Into all of this, is the issue of the follower and of the community of Christ keeping their saltiness. Keeping salt in one’s life makes a person wise. Becoming insipid make one foolish and impure. Therefore we are encouraged to guard our salty nature and stay salty. Salt in the ancient world had impurities which made it susceptible to becoming insipid. The picture that Jesus draws is that those who don’t protect their salt become insipid. Thus like the salt that has been allowed to be taken over by its impurities, it becomes worthless – not able to fertilize the field, not able to help the manure pile and so it is simply cast out as useless and irrelevant.

How does this apply to us? Consider well, the words of Jesus to the Church at Laodicea in Revelation:  
To the angel of the church in Laodicea write: “These are the words of the Amen, the faithful and true witness, the ruler of God’s creation. I know your deeds, that you are neither cold nor hot. I wish you were either one or the other! So, because you are lukewarm—neither hot nor cold—I am about to spit you out of my mouth. You say, ‘I am rich; I have acquired wealth and do not need a thing.’ But you do not realize that you are wretched, pitiful, poor, blind and naked. I counsel you to buy from me gold refined in the fire, so you can become rich; and white clothes to wear, so you can cover your shameful nakedness; and salve to put on your eyes, so you can see. Those whom I love I rebuke and discipline. So be earnest and repent. Here I am! I stand at the door and knock. If anyone hears my voice and opens the door, I will come in and eat with that person, and they with me. To the one who is victorious, I will give the right to sit with me on my throne, just as I was victorious and sat down with my Father on his throne. Whoever has ears, let them hear what the Spirit says to the churches.” (Rev. 3.13-22 NIV)
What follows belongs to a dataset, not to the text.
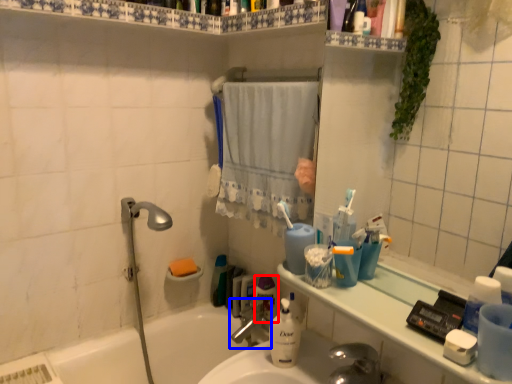 Question: Which object appears closest to the camera in this image, mouthwash (highlighted by a red box) or tap (highlighted by a blue box)?

Choices:
 (A) mouthwash
 (B) tap

Answer: (B)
So we are to count the costs so that we can finish the work that we have started and we are to guard our saltiness so that we remain wise in the ways in which we walk and serve. And at the same time we need to take care that we do not confuse position or choices with mission, for when we do, we loose both.

We are we ready to have friends in low places? Are we ready to deny ourselves and take up our crosses with Christ and follow him up the hill? Are we at least ready to heat up or cool off? God calls his people to the hardest places and spaces on the battlefield. We are all on temporary assignment. Where we were a year ago is not where we are now and where we are now is not where we will be a year from now. We will be called away from high positions at tables from parties and celebrations. We will be called from the hospitals, the battlefields and other places of pain, suffering and death. Count the cost, check your fuel because home, it is still a hike from here.